Sustainability as a framework is usually expressed as the Triple Bottom Line (TBL).  Unlike the standard “bottom line” which only focuses on the economic impacts on an entity, the triple bottom line is concerned with the economic, social and environmental areas an entity operates in.

The TBL usually focuses on the macro interests of a large organization.  But what about the individual within that organization?  Or what about a framework that would work for an individual, and not just a large group of individuals?

If the Triple Bottom Line can be expressed as a triangle, then that triangle can be extended into a triangular pyramid (tetrahedron) and a focus on the individual can be added!  It is represented as a pyramid because all the pieces – environment, economic, social, individual – are related to each other.  No one piece is more important than any other one (although many businesses would argue that the economic piece shares a larger portion of the pie, and I don’t blame them).

Some sustainability experts may say that the individual is covered under the social aspect of TBL, but I disagree.  When I think social, I think the larger community, not the individual that interacts in that community. Put another way, if the Social aspect of TBL is how people within an organization interact, the Individual aspect is how a person interacts with the larger organization. Social deals with the outward physical space, Individual deals with inner mental space.

You could be an employee of a large corporation that participates in Habitat for Humanity, which helps grow a stronger bond with your coworkers and helps the community as a whole – both great aspects of the Social tenant of the TBL.  But if you are overweight, drink too much and are at a huge risk for a heart attack, then you aren’t living your life sustainably.  In other words, an organization could be operating sustainably at face value by satisfying the triple bottom line, but if the members of that organization are all unhealthy – both mentally and physically – and the organization isn’t actively trying to help then is that organization really operating sustainably?

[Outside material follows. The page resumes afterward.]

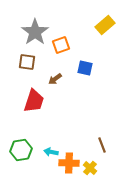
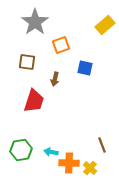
gray star: moved 10 px up
brown arrow: rotated 40 degrees counterclockwise
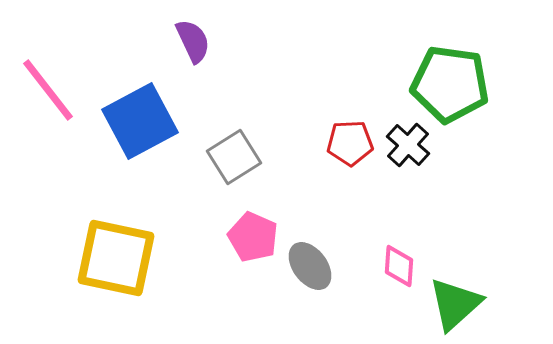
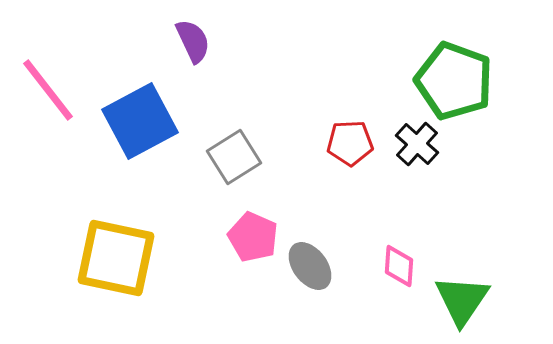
green pentagon: moved 4 px right, 3 px up; rotated 12 degrees clockwise
black cross: moved 9 px right, 1 px up
green triangle: moved 7 px right, 4 px up; rotated 14 degrees counterclockwise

The book “Deep Economy” was a big inspiration for the Sustainable Pyramid.  In this excellent book about sustainability, Bill McKibben makes the case that sustainability is all about happiness.   A community (social) can’t be happy unless the individuals in that community are happy.

Living sustainably is all about happiness.  I’m happy when I have more money (economic).  I’m happy when I’m hanging out with friends and family and helping my community (social).  I’m happy when I’m enjoying the clean outdoors while hiking or biking (environment/individual).  I’m happy when I’m eating good food from local farms (environment/social/individual) and drinking good beer from my local brewery (social).  I’m happy when I get a new car that has excellent gas mileage which lowers my nation’s dependence on foreign oil, saves me more money, and improves my local air quality (environment).  I’m happy when I learn something new (individual).

Sustainability is NOT about meeting some corporate goal to satisfy investors.  Sustainability is about each individual in an organization being happier.  When employees are happy, customers are happy and great things happen for everyone and everything.